Rendering Revolution, inoltre, rende omaggio ad altre forme d’arte come la danza, la pittura e la videoart, cercando di racchiudere in un unico abbraccio tutte queste forme d’arte diverse. Chiaramente sarebbe un progetto da vedere e da ascoltare, più che da spiegare, ma abbiamo dato l’idea di un progetto che si dispiega nello spazio permettendo agli ascoltatori di fruire di tutte queste forme di arte contemporaneamente, grazie anche alla collaborazione di artisti come Luca Pincini che ha eseguito tutte le parti al violoncello e come Elisa Barucchieri che si è occupata della danza aerea.

La reazione del pubblico alla ‘musica aumentata’

Il pubblico ha reagito in maniera incredibilmente positiva; pensavo che fosse una cosa destinata solamente alla ricerca e ad artisti musicisti legati con passione a questo tipo di ricerca, invece evidentemente il giochino di questa scatola magica, che permette allo spettatore di muoversi e di fruire di tutte queste forme d’arte, ha divertito ed è stato molto più facile da capire una volta che il pubblico era lì con me, piuttosto che spiegandolo, motivo per cui vi invito anche visitare il sito www.renderingrevolution.net

Stefano Mainetti e il rapporto con la musica

Stefano Mainetti: Professore, artista e uomo; cos’è la musica per lei, intimamente? I suoi progetti futuri in che direzione si stanno orientando?

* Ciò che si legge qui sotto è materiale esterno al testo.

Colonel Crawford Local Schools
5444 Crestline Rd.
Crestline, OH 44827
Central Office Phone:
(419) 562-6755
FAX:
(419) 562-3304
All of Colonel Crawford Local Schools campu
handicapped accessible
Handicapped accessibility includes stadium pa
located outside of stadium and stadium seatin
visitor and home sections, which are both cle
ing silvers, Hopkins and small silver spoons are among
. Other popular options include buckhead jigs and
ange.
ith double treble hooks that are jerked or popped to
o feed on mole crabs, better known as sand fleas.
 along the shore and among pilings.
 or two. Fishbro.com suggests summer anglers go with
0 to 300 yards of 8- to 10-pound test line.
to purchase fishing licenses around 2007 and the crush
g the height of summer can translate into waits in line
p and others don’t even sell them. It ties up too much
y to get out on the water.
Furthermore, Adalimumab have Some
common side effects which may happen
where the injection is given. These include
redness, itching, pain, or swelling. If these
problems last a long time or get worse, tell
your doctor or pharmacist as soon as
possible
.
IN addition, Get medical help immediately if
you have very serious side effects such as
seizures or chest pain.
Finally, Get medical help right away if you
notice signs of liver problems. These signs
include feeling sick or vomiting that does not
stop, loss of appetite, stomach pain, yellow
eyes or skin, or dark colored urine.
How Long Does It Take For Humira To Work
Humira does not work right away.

La musica per me -ci penso spesso- credo che sia, in sintesi, la forma di comunicazione a mia disposizione che mi permette di comunicare più direttamente con il prossimo. Io sento che quello che comunico attraverso la mia musica arriva più direttamente di quanto non arrivino le mie parole, perché probabilmente la parola, che sia scritta o che sia una comunicazione verbale, risente dei filtri, del condizionamento sociale, dell’educazione, della famiglia; è comunque strutturata, mentre con la musica questo non mi succede.

Riesco ad esprimere esattamente quello che sento e sento che anche dall’altra parte, cioè dalla parte del pubblico, di chi recepisce, di chi ascolta, arriva molto prima, in maniera più corretta; cioè sento di essere più me stesso attraverso la comunicazione della mia musica.

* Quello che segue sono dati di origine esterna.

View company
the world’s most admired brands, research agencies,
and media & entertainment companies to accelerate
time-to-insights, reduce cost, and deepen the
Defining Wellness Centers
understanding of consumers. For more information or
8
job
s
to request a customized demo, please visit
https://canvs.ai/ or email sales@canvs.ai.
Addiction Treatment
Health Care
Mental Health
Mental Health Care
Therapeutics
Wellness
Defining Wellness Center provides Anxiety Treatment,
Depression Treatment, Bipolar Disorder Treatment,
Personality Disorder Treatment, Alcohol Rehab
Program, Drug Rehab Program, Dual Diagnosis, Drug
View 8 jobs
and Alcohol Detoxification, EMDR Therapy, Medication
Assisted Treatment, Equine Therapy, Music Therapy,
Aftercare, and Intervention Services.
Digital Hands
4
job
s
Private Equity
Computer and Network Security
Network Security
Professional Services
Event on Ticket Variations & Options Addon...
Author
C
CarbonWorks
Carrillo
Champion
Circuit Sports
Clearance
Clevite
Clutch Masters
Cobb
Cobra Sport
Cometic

Io mi oriento sempre in maniera poliedrica; ho sempre avuto una passione per la musica in generale, quindi non a caso ho scritto progetti per musica sinfonica, così come anche progetti di film dell’orrore per Lucio Fulci, dischi per il Papa, commedie come “Orgoglio”, fiction per Raiuno, insomma, mi piace tutta la musica e non mi piace specializzarmi. Ecco, mi piace sperimentare. Anche Rendering Revolution è una sperimentazione, amo mettermi in gioco, tentare di andare oltre. Credo che sia l’unica cosa per rimanere giovani dentro.

Mainetti e il suo rapporto con i giovani

Anche questa esperienza dell’insegnamento in Conservatorio a Santa Cecilia è una gran cosa; rimanere in contatto con i giovani, con quelle che sono le loro esigenze, ma anche la loro creatività è uno stimolo per me e glielo dico spesso. Oltre ad insegnare io imparo da loro, è un rapporto reciproco di do ut des, cioè resto sempre in contatto cercando di recepire non solo le tendenze ma anche il loro spirito, cercando di emularlo e di apprendere, cercando di arricchirmi, per quello che posso, un pochino sempre di più. Ogni giorno.